→ What the exercise asks
Among the lines below, the one containing "View this page" opens the range and the one containing "No problem." closes it. Print that range exactly, without the pictures.

Saved data entries:
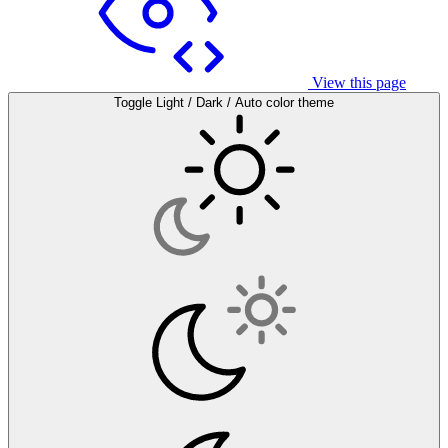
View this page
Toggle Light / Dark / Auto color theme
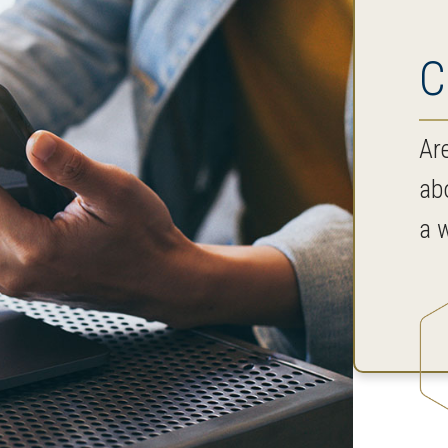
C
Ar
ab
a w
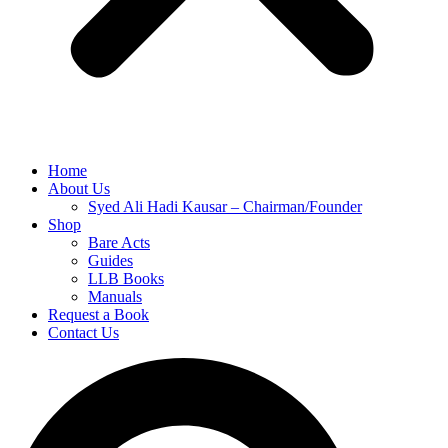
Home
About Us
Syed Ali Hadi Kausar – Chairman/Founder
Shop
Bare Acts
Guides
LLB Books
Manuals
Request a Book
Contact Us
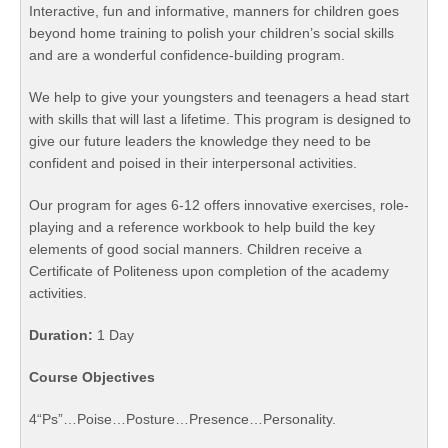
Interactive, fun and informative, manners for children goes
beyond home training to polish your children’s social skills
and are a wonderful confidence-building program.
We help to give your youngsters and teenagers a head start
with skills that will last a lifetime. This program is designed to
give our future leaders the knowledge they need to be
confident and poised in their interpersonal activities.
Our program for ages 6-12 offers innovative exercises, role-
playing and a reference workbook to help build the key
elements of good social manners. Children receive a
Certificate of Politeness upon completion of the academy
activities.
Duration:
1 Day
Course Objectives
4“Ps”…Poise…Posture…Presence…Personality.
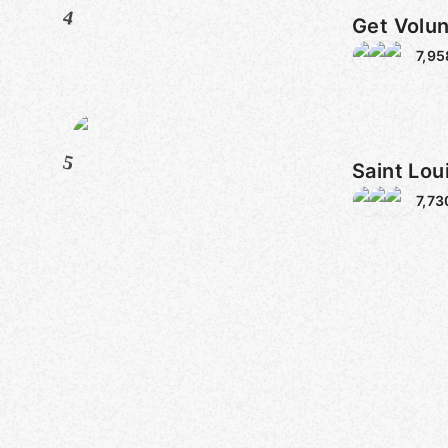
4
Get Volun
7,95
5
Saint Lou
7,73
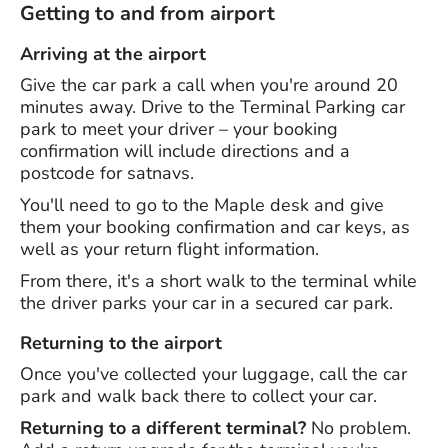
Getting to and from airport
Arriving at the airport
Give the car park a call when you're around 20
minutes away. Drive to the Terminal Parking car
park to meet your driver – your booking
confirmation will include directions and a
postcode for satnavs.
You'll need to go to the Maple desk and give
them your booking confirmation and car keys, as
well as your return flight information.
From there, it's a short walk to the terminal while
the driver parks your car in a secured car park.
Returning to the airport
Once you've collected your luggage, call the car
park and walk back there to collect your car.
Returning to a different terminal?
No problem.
...
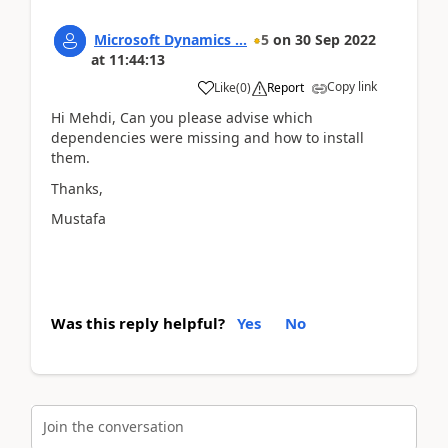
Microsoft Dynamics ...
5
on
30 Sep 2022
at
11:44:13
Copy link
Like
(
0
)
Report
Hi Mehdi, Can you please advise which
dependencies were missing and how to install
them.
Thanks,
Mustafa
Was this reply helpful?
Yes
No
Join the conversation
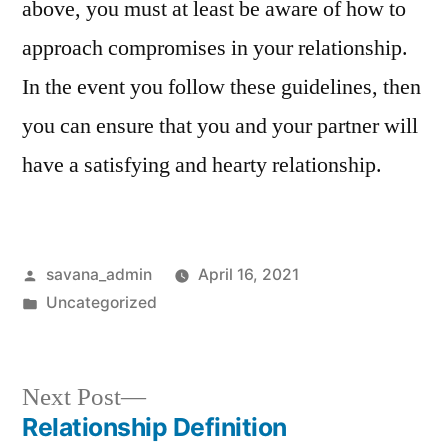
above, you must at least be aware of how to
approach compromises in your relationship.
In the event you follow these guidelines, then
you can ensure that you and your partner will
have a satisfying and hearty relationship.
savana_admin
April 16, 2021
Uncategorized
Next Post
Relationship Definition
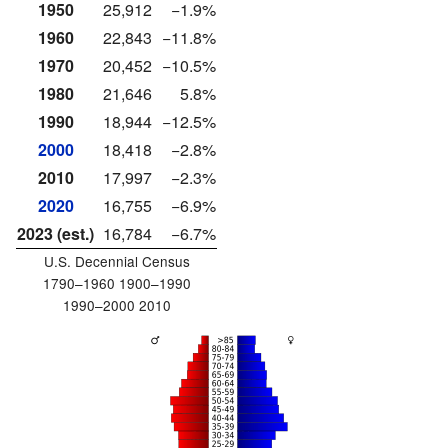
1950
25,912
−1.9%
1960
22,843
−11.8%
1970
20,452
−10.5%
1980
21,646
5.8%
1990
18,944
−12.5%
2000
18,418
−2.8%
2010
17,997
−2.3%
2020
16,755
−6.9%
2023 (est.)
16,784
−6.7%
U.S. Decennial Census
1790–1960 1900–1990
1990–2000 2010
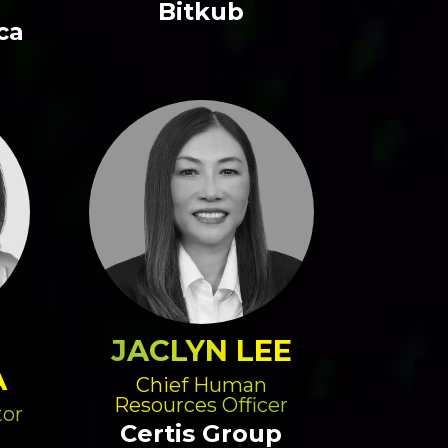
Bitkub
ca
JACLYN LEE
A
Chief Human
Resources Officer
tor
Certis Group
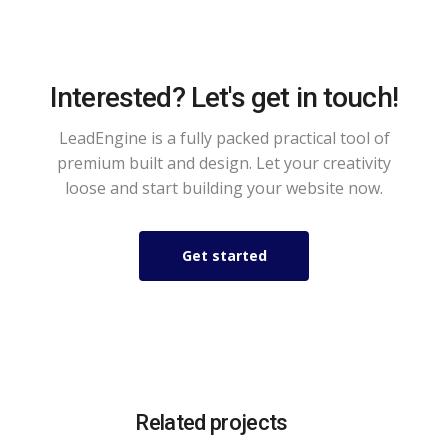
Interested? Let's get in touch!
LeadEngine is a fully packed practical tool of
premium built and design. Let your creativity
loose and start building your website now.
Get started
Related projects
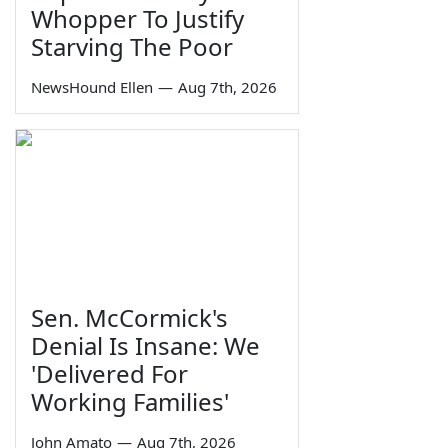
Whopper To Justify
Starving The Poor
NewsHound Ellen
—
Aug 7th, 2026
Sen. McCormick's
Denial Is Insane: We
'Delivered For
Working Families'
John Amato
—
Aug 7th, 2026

→ Task output
View this page
Toggle Light / Dark / Auto color theme
C
Ar
ab
a w
Home
About Us
Syed Ali Hadi Kausar – Chairman/Founder
Shop
Bare Acts
Guides
LLB Books
Manuals
Request a Book
Contact Us
Interactive, fun and informative, manners for children goes
beyond home training to polish your children’s social skills
and are a wonderful confidence-building program.
We help to give your youngsters and teenagers a head start
with skills that will last a lifetime. This program is designed to
give our future leaders the knowledge they need to be
confident and poised in their interpersonal activities.
Our program for ages 6-12 offers innovative exercises, role-
playing and a reference workbook to help build the key
elements of good social manners. Children receive a
Certificate of Politeness upon completion of the academy
activities.
Duration:
1 Day
Course Objectives
4“Ps”…Poise…Posture…Presence…Personality.
4
Get Volun
7,95
5
Saint Lou
7,73
Getting to and from airport
Arriving at the airport
Give the car park a call when you're around 20
minutes away. Drive to the Terminal Parking car
park to meet your driver – your booking
confirmation will include directions and a
postcode for satnavs.
You'll need to go to the Maple desk and give
them your booking confirmation and car keys, as
well as your return flight information.
From there, it's a short walk to the terminal while
the driver parks your car in a secured car park.
Returning to the airport
Once you've collected your luggage, call the car
park and walk back there to collect your car.
Returning to a different terminal?
No problem.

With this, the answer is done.